◆ Task to complete: An exact copy of the listing is what is needed; please output it in full.

◆ Dataset records:
_ _ _ _ _ _ _

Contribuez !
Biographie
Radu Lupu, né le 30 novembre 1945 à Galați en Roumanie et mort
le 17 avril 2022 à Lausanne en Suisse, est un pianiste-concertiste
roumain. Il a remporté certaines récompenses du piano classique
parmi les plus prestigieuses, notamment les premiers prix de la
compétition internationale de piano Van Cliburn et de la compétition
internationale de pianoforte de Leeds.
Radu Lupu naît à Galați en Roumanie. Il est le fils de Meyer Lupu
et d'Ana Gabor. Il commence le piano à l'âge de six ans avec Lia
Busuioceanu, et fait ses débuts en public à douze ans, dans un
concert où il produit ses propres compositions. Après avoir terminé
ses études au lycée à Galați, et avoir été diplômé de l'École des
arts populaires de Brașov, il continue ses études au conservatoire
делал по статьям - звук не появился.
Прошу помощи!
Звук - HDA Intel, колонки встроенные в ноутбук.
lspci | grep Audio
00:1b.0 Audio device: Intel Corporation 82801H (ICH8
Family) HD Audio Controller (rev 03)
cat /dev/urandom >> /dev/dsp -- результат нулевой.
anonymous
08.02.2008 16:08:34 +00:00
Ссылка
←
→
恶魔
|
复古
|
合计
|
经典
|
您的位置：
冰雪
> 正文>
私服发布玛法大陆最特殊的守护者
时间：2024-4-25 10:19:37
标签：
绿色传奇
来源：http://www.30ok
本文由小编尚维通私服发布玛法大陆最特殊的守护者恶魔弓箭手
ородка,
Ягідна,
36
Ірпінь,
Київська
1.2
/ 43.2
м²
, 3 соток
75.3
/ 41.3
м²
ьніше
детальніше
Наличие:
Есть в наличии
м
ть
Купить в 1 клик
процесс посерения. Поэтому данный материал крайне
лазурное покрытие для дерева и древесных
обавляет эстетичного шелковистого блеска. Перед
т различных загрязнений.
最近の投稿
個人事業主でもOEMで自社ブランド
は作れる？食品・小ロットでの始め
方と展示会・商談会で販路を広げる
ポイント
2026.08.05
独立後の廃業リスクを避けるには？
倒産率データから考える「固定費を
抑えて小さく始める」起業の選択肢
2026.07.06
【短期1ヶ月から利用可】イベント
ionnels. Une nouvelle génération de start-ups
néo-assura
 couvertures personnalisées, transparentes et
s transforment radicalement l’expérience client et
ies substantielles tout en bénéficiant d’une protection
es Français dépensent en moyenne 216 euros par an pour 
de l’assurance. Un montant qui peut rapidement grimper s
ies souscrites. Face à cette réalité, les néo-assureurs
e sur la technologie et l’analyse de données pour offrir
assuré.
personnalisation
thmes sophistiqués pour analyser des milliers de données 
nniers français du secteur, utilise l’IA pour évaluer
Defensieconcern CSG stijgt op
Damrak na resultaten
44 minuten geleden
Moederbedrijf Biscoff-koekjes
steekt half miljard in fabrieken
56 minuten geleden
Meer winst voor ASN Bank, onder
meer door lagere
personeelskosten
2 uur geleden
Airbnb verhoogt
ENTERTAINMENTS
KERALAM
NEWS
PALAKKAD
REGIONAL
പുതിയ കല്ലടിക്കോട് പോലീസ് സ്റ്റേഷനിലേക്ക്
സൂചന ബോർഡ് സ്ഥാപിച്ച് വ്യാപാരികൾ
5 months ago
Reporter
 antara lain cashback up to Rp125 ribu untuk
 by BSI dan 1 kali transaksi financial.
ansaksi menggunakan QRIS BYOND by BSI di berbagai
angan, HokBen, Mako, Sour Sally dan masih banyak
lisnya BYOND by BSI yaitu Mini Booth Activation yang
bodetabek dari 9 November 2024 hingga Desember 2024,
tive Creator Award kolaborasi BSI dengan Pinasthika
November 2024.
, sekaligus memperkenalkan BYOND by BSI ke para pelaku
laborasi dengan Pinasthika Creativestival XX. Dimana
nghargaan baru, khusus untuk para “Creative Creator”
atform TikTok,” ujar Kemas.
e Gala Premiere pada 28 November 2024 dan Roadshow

_ _ _ _ _ _ _

◆ Expected answer:
Contribuez !
Biographie
Radu Lupu, né le 30 novembre 1945 à Galați en Roumanie et mort
le 17 avril 2022 à Lausanne en Suisse, est un pianiste-concertiste
roumain. Il a remporté certaines récompenses du piano classique
parmi les plus prestigieuses, notamment les premiers prix de la
compétition internationale de piano Van Cliburn et de la compétition
internationale de pianoforte de Leeds.
Radu Lupu naît à Galați en Roumanie. Il est le fils de Meyer Lupu
et d'Ana Gabor. Il commence le piano à l'âge de six ans avec Lia
Busuioceanu, et fait ses débuts en public à douze ans, dans un
concert où il produit ses propres compositions. Après avoir terminé
ses études au lycée à Galați, et avoir été diplômé de l'École des
arts populaires de Brașov, il continue ses études au conservatoire
делал по статьям - звук не появился.
Прошу помощи!
Звук - HDA Intel, колонки встроенные в ноутбук.
lspci | grep Audio
00:1b.0 Audio device: Intel Corporation 82801H (ICH8
Family) HD Audio Controller (rev 03)
cat /dev/urandom >> /dev/dsp -- результат нулевой.
anonymous
08.02.2008 16:08:34 +00:00
Ссылка
←
→
恶魔
|
复古
|
合计
|
经典
|
您的位置：
冰雪
> 正文>
私服发布玛法大陆最特殊的守护者
时间：2024-4-25 10:19:37
标签：
绿色传奇
来源：http://www.30ok
本文由小编尚维通私服发布玛法大陆最特殊的守护者恶魔弓箭手
ородка,
Ягідна,
36
Ірпінь,
Київська
1.2
/ 43.2
м²
, 3 соток
75.3
/ 41.3
м²
ьніше
детальніше
Наличие:
Есть в наличии
м
ть
Купить в 1 клик
процесс посерения. Поэтому данный материал крайне
лазурное покрытие для дерева и древесных
обавляет эстетичного шелковистого блеска. Перед
т различных загрязнений.
最近の投稿
個人事業主でもOEMで自社ブランド
は作れる？食品・小ロットでの始め
方と展示会・商談会で販路を広げる
ポイント
2026.08.05
独立後の廃業リスクを避けるには？
倒産率データから考える「固定費を
抑えて小さく始める」起業の選択肢
2026.07.06
【短期1ヶ月から利用可】イベント
ionnels. Une nouvelle génération de start-ups
néo-assura
 couvertures personnalisées, transparentes et
s transforment radicalement l’expérience client et
ies substantielles tout en bénéficiant d’une protection
es Français dépensent en moyenne 216 euros par an pour 
de l’assurance. Un montant qui peut rapidement grimper s
ies souscrites. Face à cette réalité, les néo-assureurs
e sur la technologie et l’analyse de données pour offrir
assuré.
personnalisation
thmes sophistiqués pour analyser des milliers de données 
nniers français du secteur, utilise l’IA pour évaluer
Defensieconcern CSG stijgt op
Damrak na resultaten
44 minuten geleden
Moederbedrijf Biscoff-koekjes
steekt half miljard in fabrieken
56 minuten geleden
Meer winst voor ASN Bank, onder
meer door lagere
personeelskosten
2 uur geleden
Airbnb verhoogt
ENTERTAINMENTS
KERALAM
NEWS
PALAKKAD
REGIONAL
പുതിയ കല്ലടിക്കോട് പോലീസ് സ്റ്റേഷനിലേക്ക്
സൂചന ബോർഡ് സ്ഥാപിച്ച് വ്യാപാരികൾ
5 months ago
Reporter
 antara lain cashback up to Rp125 ribu untuk
 by BSI dan 1 kali transaksi financial.
ansaksi menggunakan QRIS BYOND by BSI di berbagai
angan, HokBen, Mako, Sour Sally dan masih banyak
lisnya BYOND by BSI yaitu Mini Booth Activation yang
bodetabek dari 9 November 2024 hingga Desember 2024,
tive Creator Award kolaborasi BSI dengan Pinasthika
November 2024.
, sekaligus memperkenalkan BYOND by BSI ke para pelaku
laborasi dengan Pinasthika Creativestival XX. Dimana
nghargaan baru, khusus untuk para “Creative Creator”
atform TikTok,” ujar Kemas.
e Gala Premiere pada 28 November 2024 dan Roadshow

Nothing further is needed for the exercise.